The "autopilot is limited" argument would have worked 20 years ago. It doesn't today. Modern autopilots are capable of maintaining speed, heading, takeoff, and landing so they're not just pilot assistance. They're literally fully capable of handling the flight from start to finish. Thus, the constant refrain that "autopilot in cars is just like autopilot in planes" actually supports the case against Tesla.

> Thus, the constant refrain that "autopilot in cars is just like autopilot in planes" actually supports the case against Tesla.

Just like, holds a lot of weight. I'm saying autopilot has a meaning in the world of aircraft and the FAA has some guidance on how it's used. They still place all responsibility on the pilot. So in that sense they are similar.

It's not that I think automakers shouldn't be liable for misleading marketing, it's that in this case I don't think the argument is strong.

> Thus, it's irrelevant that the small print

The driver has to agree to understanding how it works before using the feature. In the manual it's called out in the same way my Subaru calls out warnings for eyesight. In the model S 2019 manual, the car in this accident, it's clearly labeled with multiple warnings and symbols. Saying it's small print is disengenous. Half of the manual in that section is warnings about the limitations of the driver assistance tech.

The fact that it's in in the instruction manual is irrelevant because consumers are not required to read the instruction manual before using the car. And either way, the manual conflicts with the marketing of the car, and with the CEO's many statements saying that the car could drive itself.

A consumer is not expected, nor required, to resolve this conflict that the company created for itself through its own choice of conflicting language. Tesla was able to get away with it longer than expected, but now the floodgates are open to reason again.

> consumers are not required to read the instruction manual before using the car.

Indeed, and perhaps this is part of the problem. A reasonable person would find that through licensure, there is a expectation that you know how to operate and take responsibility for the operation of the death machine you step into.

If Tesla's marketing is so dangerous why hasn't the FTC acted even once? FTC has been pinged by the NHTSA and Congress. At least the first time was before this accident. It took years for NHTSA to implement the nag. NHTSA could have recalled autopilot before this accident happened.
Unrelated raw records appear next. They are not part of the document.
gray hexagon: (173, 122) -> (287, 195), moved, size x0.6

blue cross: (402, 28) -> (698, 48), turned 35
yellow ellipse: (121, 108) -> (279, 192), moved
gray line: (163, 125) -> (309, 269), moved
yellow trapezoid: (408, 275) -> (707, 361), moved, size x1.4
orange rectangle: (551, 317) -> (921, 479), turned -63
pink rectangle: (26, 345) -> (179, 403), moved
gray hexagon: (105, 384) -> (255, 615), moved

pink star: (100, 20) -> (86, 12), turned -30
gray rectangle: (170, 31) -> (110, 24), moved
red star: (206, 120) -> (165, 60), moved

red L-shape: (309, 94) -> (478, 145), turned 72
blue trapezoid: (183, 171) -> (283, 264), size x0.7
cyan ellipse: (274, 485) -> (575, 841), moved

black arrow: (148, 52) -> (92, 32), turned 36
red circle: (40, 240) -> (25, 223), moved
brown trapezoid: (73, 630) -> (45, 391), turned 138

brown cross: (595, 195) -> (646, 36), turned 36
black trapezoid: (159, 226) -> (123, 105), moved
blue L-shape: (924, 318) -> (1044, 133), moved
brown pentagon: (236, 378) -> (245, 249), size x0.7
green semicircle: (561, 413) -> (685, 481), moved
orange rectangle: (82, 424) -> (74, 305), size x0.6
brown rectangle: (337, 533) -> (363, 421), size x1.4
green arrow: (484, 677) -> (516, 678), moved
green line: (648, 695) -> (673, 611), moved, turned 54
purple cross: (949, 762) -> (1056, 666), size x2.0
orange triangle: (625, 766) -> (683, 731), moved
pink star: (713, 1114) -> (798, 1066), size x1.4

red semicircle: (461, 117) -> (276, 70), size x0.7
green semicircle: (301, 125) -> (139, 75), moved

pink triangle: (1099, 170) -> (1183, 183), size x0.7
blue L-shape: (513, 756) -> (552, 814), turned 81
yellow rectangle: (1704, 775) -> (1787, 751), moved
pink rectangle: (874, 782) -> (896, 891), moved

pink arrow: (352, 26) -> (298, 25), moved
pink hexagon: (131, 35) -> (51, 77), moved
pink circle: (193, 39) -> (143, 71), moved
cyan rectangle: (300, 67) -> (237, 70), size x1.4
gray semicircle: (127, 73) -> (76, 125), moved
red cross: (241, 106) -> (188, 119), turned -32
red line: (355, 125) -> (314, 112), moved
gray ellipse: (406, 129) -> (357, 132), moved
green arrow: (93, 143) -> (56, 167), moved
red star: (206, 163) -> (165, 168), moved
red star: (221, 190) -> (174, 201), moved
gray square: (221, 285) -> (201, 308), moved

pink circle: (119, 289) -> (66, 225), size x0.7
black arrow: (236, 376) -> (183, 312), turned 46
Tesla did not get away with anything. The agencies failed to address it in a self certification model set by them. It's their job to ensure drivers are safe. Meanwhile Germany and the California DMV did do something. If Tesla is to blame, so are the FTC and NHTSA.

> They're literally fully capable of handling the flight from start to finish.

I find this to be a bit of a rosy take on things.

Autopilots don't take off (which is why Airbus' ATTOL project was a notable thing when an A350 took off "autonomously" [1]). They don't handle ATC (with the tenuously arguable exception of things like Garmin's Autoland), or handle TCAS on what I'd say is a majority of airliners.

Autopilot on planes is still quite "dumb".